Dynamic Vehicle Routing Problem with Prompt Confirmation of Advance Requests

Imagine you are the manager of a fleet of small, shared taxis (like a modern, high-tech version of a school bus) that pick people up and drop them off all over a city. This is called Microtransit.

Your job is tricky because you have to deal with two conflicting needs:

The Passenger: "Hey, I need a ride in 2 hours. Can you promise me right now that you'll pick me up?" They need an answer immediately.
The Manager: "Wait, if I promise that ride, will I have enough time to fit it in with everyone else's rides? Maybe if I wait 10 seconds to look at the whole map, I can fit in two more people instead of just one."

The Problem: The "Yes/No" Dilemma

In the past, computer systems for these services had to choose one of two bad options:

Option A (The Fast Promise): They answer the passenger instantly. "Yes, you're in!" But once they say yes, they are stuck with that plan.

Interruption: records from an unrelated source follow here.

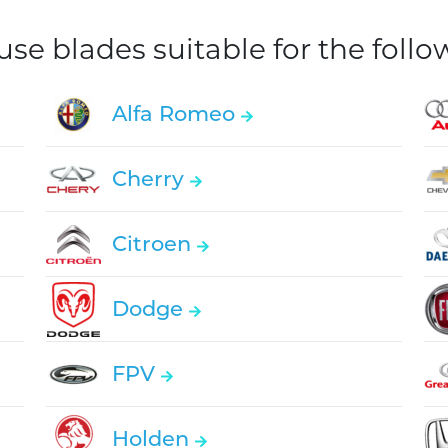
e blades suitable for the foll
Alfa Romeo
Cherry
Citroen
Dodge
FPV
Holden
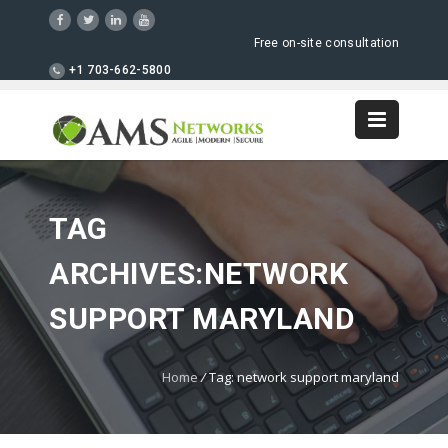
Free on-site consultation
+1 703-662-5800
TAG
ARCHIVES:NETWORK
SUPPORT MARYLAND
Home
/
Tag: network support maryland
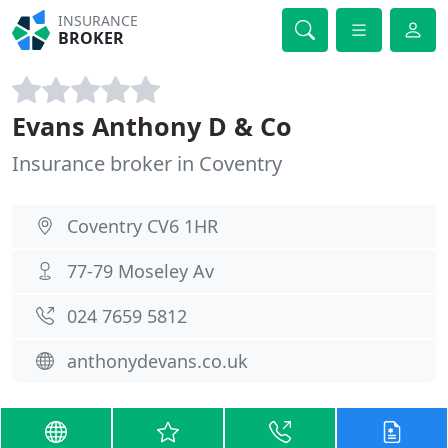
INSURANCE
BROKER
Evans Anthony D & Co
Insurance broker in Coventry
Coventry CV6 1HR
77-79 Moseley Av
024 7659 5812
anthonydevans.co.uk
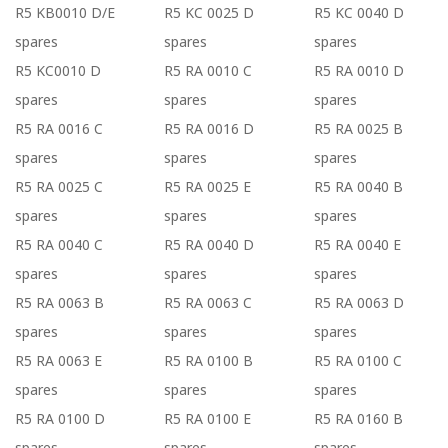
R5 KB0010 D/E
R5 KC 0025 D
R5 KC 0040 D
spares
spares
spares
R5 KC0010 D
R5 RA 0010 C
R5 RA 0010 D
spares
spares
spares
R5 RA 0016 C
R5 RA 0016 D
R5 RA 0025 B
spares
spares
spares
R5 RA 0025 C
R5 RA 0025 E
R5 RA 0040 B
spares
spares
spares
R5 RA 0040 C
R5 RA 0040 D
R5 RA 0040 E
spares
spares
spares
R5 RA 0063 B
R5 RA 0063 C
R5 RA 0063 D
spares
spares
spares
R5 RA 0063 E
R5 RA 0100 B
R5 RA 0100 C
spares
spares
spares
R5 RA 0100 D
R5 RA 0100 E
R5 RA 0160 B
spares
spares
spares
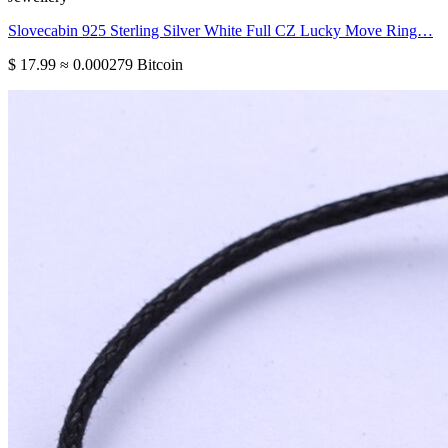
Slovecabin 925 Sterling Silver White Full CZ Lucky Move Ring…
$ 17.99
≈ 0.000279 Bitcoin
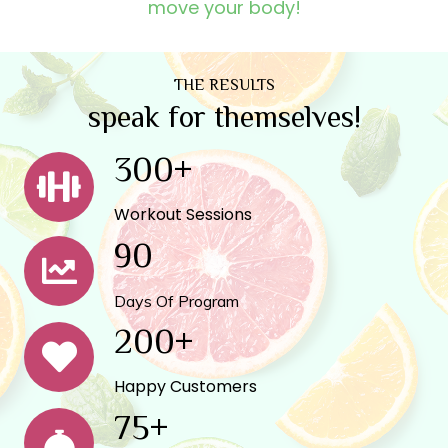
move your body!
THE RESULTS
speak for themselves!
300
+
Workout Sessions
90
Days Of Program
200
+
Happy Customers
75
+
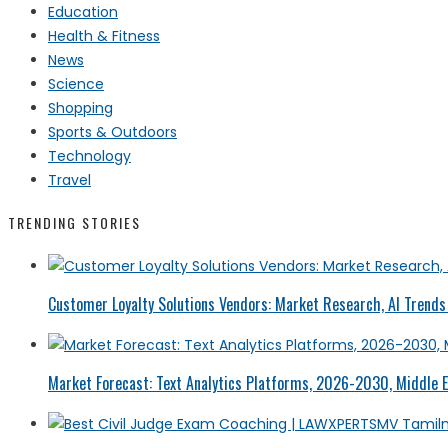
Education
Health & Fitness
News
Science
Shopping
Sports & Outdoors
Technology
Travel
TRENDING STORIES
Customer Loyalty Solutions Vendors: Market Research, AI Trends 
Market Forecast: Text Analytics Platforms, 2026-2030, Middle E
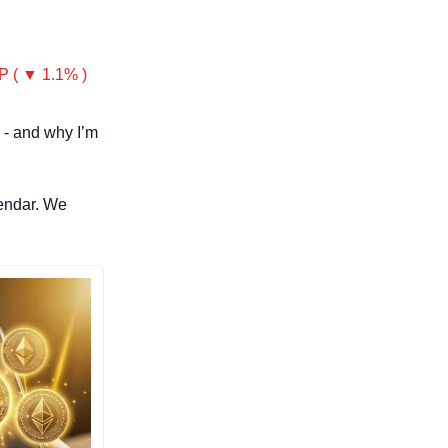
P ( ▼ 1.1% )
 - and why I’m 
endar. We 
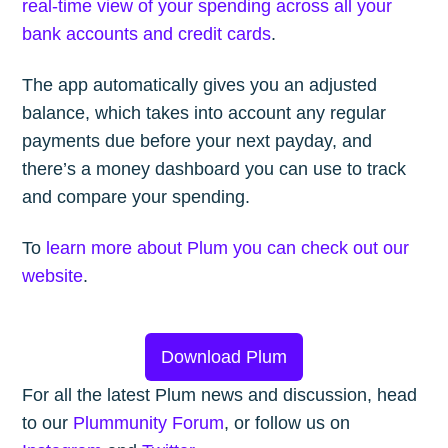
real-time view of your spending across all your
bank accounts and credit cards
.
The app automatically gives you an adjusted
balance, which takes into account any regular
payments due before your next payday, and
there’s a money dashboard you can use to track
and compare your spending.
To
learn more about Plum you can check out our
website
.
Download Plum
For all the latest Plum news and discussion, head
to our
Plummunity Forum
, or follow us on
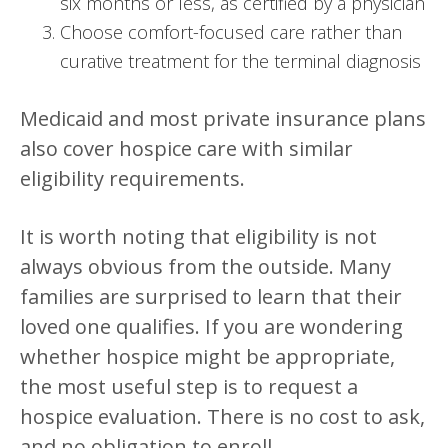
six months or less, as certified by a physician
Choose comfort-focused care rather than
curative treatment for the terminal diagnosis
Medicaid and most private insurance plans
also cover hospice care with similar
eligibility requirements.
It is worth noting that eligibility is not
always obvious from the outside. Many
families are surprised to learn that their
loved one qualifies. If you are wondering
whether hospice might be appropriate,
the most useful step is to request a
hospice evaluation. There is no cost to ask,
and no obligation to enroll.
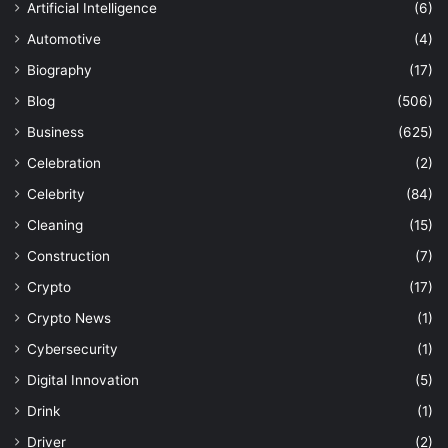
Artificial Intelligence
(6)
Automotive
(4)
Biography
(17)
Blog
(506)
Business
(625)
Celebration
(2)
Celebrity
(84)
Cleaning
(15)
Construction
(7)
Crypto
(17)
Crypto News
(1)
Cybersecurity
(1)
Digital Innovation
(5)
Drink
(1)
Driver
(2)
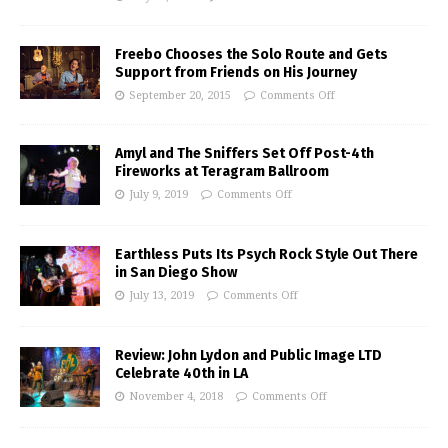
Freebo Chooses the Solo Route and Gets
Support from Friends on His Journey
September 20, 2015
Comments Off
Amyl and The Sniffers Set Off Post-4th
Fireworks at Teragram Ballroom
July 9, 2019
Comments Off
Earthless Puts Its Psych Rock Style Out There
in San Diego Show
July 13, 2019
Comments Off
Review: John Lydon and Public Image LTD
Celebrate 40th in LA
November 4, 2018
Comments Off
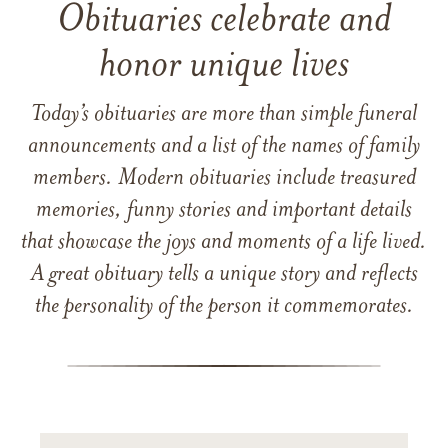
Obituaries celebrate and
honor unique lives
Today’s obituaries are more than simple funeral
announcements and a list of the names of family
members. Modern obituaries include treasured
memories, funny stories and important details
that showcase the joys and moments of a life lived.
A great obituary tells a unique story and reflects
the personality of the person it commemorates.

They can't rearrange the bus seats later to make room for better trips. This leads to a lot of "No" answers later because the bus gets full too fast.
Option B (The Perfect Planner): They wait a long time, looking at all the requests to build the perfect bus route. This is great for efficiency, but the passenger has to wait forever for an answer. In the real world, people get impatient and leave if you don't say "Yes" or "No" quickly.

The Gap: No one had a system that could say "Yes" instantly and still keep rearranging the bus to make it even better later.

The Solution: The "Instant Promise, Continuous Rearrangement" System

The authors of this paper built a new system that acts like a super-smart, two-brained conductor.

1. Brain One: The "Quick-Thinker" (Prompt Confirmation)

When a passenger asks for a ride, this brain acts like a fast-food cashier. It looks at the current bus schedule and asks, "Can I squeeze this new order in without breaking the rules?"

It doesn't try to solve the whole day's puzzle. It just checks: "If I put this person here, does it fit?"
It gives an answer in a fraction of a second (0.2 seconds!).
The Magic: It uses a special "gut feeling" (trained by AI) to know that saying "Yes" to this person now won't ruin the chance of serving 10 other people later.

2. Brain Two: The "Master Planner" (Continual Optimization)

Once the passenger gets their "Yes," the Master Planner wakes up. Imagine a chess player who has just made a move. While the opponent is thinking, the chess player is already looking 10 moves ahead.

Between the time one passenger asks for a ride and the next one arrives, this brain is constantly shuffling the bus routes.
It tries to swap passengers, change pickup orders, and move buses around to make the whole system more efficient.
It uses a technique called "Simulated Annealing" (think of it like shaking a box of puzzle pieces to see if they fit better). It keeps shaking the puzzle until a new request comes in, at which point it stops and locks in the best arrangement it found so far.

The Secret Sauce: The "Crystal Ball" (Reinforcement Learning)

How does the "Quick-Thinker" know that saying "Yes" now is a good idea? It doesn't just look at the current bus; it looks into the future.

The authors trained the system using Reinforcement Learning.

The Analogy: Imagine training a dog. If the dog sits, you give it a treat. If it jumps on the couch, you say "No."
In this paper: The computer played a simulation game millions of times. Every time it made a decision (Accept/Reject) that led to serving more people in the long run, it got a "digital treat."
Over time, the computer learned a non-myopic (long-sighted) strategy. It learned that sometimes, taking a slightly "messy" route now is actually better because it saves space for a huge rush of requests coming in an hour.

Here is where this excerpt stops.